▸ Directions
Transcribe exactly, and only, the lines running from the one that contains "AMERIKA SERIKAT" through the last line of the material. No pictures.

▸ Records for the exercise
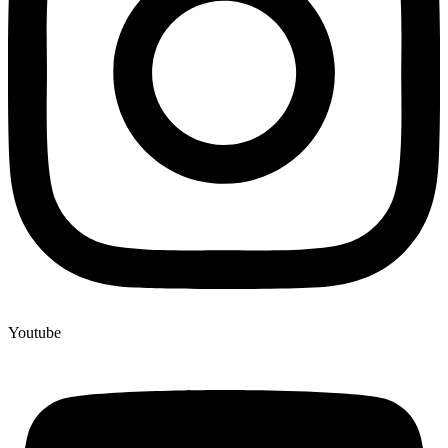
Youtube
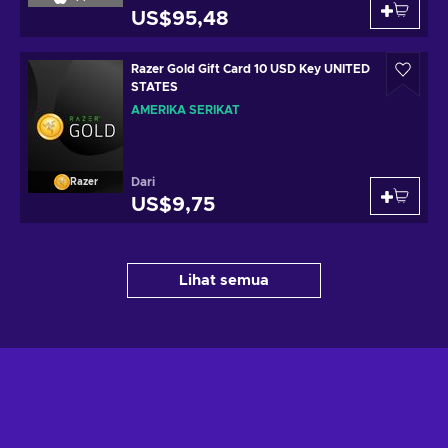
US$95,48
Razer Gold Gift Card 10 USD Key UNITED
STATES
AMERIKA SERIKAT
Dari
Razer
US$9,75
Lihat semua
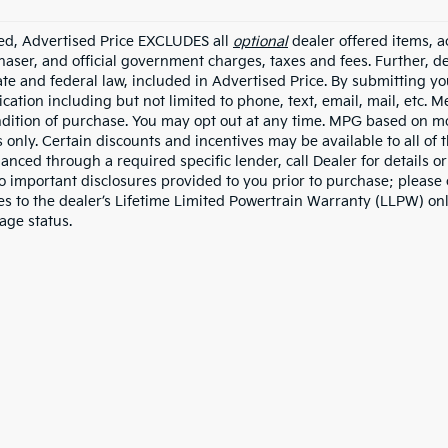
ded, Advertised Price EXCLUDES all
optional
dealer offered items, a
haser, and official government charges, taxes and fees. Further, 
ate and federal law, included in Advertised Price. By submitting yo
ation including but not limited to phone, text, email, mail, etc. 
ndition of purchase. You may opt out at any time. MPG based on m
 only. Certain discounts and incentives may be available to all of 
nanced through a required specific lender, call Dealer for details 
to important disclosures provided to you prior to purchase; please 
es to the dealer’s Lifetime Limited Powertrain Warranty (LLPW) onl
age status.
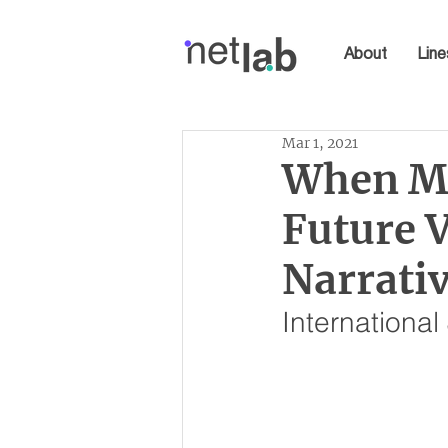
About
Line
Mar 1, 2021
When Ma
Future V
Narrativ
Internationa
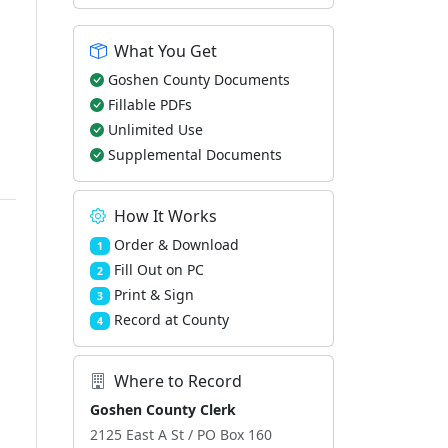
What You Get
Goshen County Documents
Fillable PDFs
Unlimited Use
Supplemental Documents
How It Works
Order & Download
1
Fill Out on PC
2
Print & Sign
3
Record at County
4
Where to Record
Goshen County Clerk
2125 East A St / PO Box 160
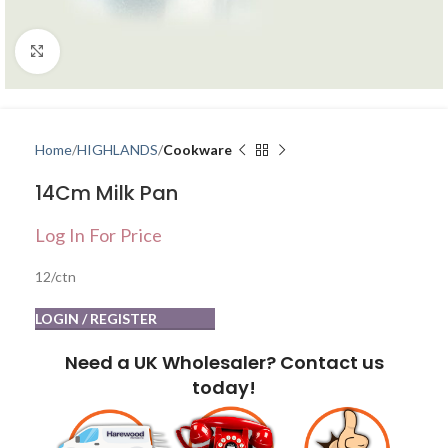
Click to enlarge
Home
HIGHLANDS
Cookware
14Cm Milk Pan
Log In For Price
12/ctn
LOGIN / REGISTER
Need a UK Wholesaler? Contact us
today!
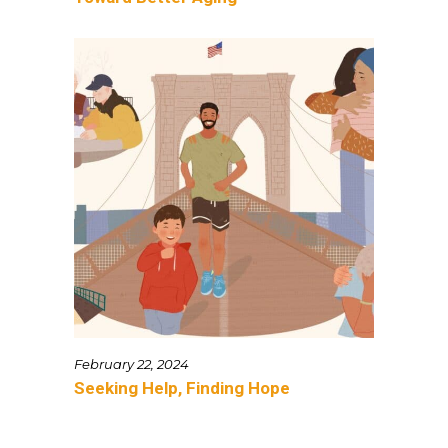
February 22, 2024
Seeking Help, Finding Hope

▸ Solution
AMERIKA SERIKAT
Dari
Razer
US$9,75
Lihat semua
ded, Advertised Price EXCLUDES all
optional
dealer offered items, a
haser, and official government charges, taxes and fees. Further, 
ate and federal law, included in Advertised Price. By submitting yo
ation including but not limited to phone, text, email, mail, etc. 
ndition of purchase. You may opt out at any time. MPG based on m
 only. Certain discounts and incentives may be available to all of 
nanced through a required specific lender, call Dealer for details 
to important disclosures provided to you prior to purchase; please 
es to the dealer’s Lifetime Limited Powertrain Warranty (LLPW) onl
age status.
About
Line
Mar 1, 2021
When Ma
Future V
Narrativ
Internationa
What You Get
Goshen County Documents
Fillable PDFs
Unlimited Use
Supplemental Documents
How It Works
Order & Download
1
Fill Out on PC
2
Print & Sign
3
Record at County
4
Where to Record
Goshen County Clerk
2125 East A St / PO Box 160
Click to enlarge
Home
HIGHLANDS
Cookware
14Cm Milk Pan
Log In For Price
12/ctn
LOGIN / REGISTER
Need a UK Wholesaler? Contact us
today!
February 22, 2024
Seeking Help, Finding Hope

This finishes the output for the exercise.